Mohammed’s rally was all together, and, anyway, Mohammed said he was to be a model Parson Surgical Supplies employee as well as his Hug spy. At Wesley’s workplace he had moved on from Halstead mosquito forceps to instruments for microsurgery, and his supervisor was talking about some special training that would enable Wesley to improve or even invent instruments. With the federal government leaning hard on equal-opportunity employment, a gifted black worker was precious in more ways than mere excellence; he or she was a statistic to keep Congress at bay. None of which mattered to the frustrated Wesley, who burned to strike a blow for his people
Otis was just leaving for the Hug when Wesley walked into the kitchen. Tante Celeste was manicuring her nails, which she kept long, crimson and rather pointed to emphasize her slender, tapered fingers. The radio was blaring; she turned it off and got up to serve Wesley his breakfast of orange juice, cornflakes and wholemeal toast.
“They caught the Connecticut Monster,” she remarked, smoothing margarine on the toast.
Wesley’s spoon plopped into the sloppy cereal, splashed the table. “They what?” he asked, wiping up the milk before she saw what he’d done.
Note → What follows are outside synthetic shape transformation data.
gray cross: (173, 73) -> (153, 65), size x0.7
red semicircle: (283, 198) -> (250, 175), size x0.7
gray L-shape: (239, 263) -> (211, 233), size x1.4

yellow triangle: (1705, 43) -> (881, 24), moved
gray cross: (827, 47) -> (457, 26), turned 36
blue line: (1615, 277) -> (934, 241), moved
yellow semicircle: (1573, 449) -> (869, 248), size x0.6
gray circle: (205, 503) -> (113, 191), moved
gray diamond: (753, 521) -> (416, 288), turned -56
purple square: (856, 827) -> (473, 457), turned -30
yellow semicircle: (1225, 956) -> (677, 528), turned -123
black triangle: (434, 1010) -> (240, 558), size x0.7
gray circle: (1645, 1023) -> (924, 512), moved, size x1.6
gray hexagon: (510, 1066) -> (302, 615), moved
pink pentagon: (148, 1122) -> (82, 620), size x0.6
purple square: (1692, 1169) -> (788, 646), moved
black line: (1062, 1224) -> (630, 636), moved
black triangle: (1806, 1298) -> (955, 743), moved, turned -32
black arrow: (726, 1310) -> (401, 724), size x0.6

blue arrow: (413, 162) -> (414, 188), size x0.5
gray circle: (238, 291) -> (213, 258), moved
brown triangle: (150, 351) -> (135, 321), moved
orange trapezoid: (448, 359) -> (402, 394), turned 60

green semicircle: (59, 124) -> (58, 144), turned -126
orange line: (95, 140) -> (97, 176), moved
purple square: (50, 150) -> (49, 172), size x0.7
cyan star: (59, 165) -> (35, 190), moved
“They caught the Connecticut Monster about fifteen minutes ago. It’s all over the news, they haven’t even played a song yet.”
“Who is he, a Hugger?”
“They didn’t say.”
He reached to turn the radio on. “So I’m bound to hear about it now?”
“I guess so.” She returned to her nails.
Wesley listened to the bulletin with bated breath, scarcely able to believe his ears. Though the Monster’s identity had not been revealed, WHMN was in a position to know that he was a senior professional medical man, and that there was a female accomplice. The two would be appearing before Judge Douglas Thwaites in the Holloman district court at 9 A.M. today for arraignment and the fixing of bail.
“Wes? Wes?
“Huh? Yeah, Tante?”
“You okay? Not gonna pass out on me, are you? One bad heart in the family is enough.”
“No, no, Tante, I’m fine, honest.” He pecked her on the cheek and went to his room to don his floppiest jacket, gloves, a knitted cap. Though it was a sunny day, the temperature wasn’t very much above freezing.
When he arrived at 18 Fifteenth Street he found Mohammed and his six intimates in a panicked huddle; three days were all they had to reorganize the theme of the rally, somehow make capital out of this unexpected development. Who could ever have dreamed that those incompetent pigs would make an arrest?
With a sheepish, apologetic smile Wesley slipped past them and entered what Mohammed referred to as his “meditation room.” To Wesley it looked more like an arsenal, its walls smothered in racks that held shotguns, machine guns and automatic rifles; the handguns were stored in a number of metal cabinets that had once resided in a gun store, their drawers specifically designed for handgun display. Boxes of ammunition stood on the floor in high stacks wherever there was room.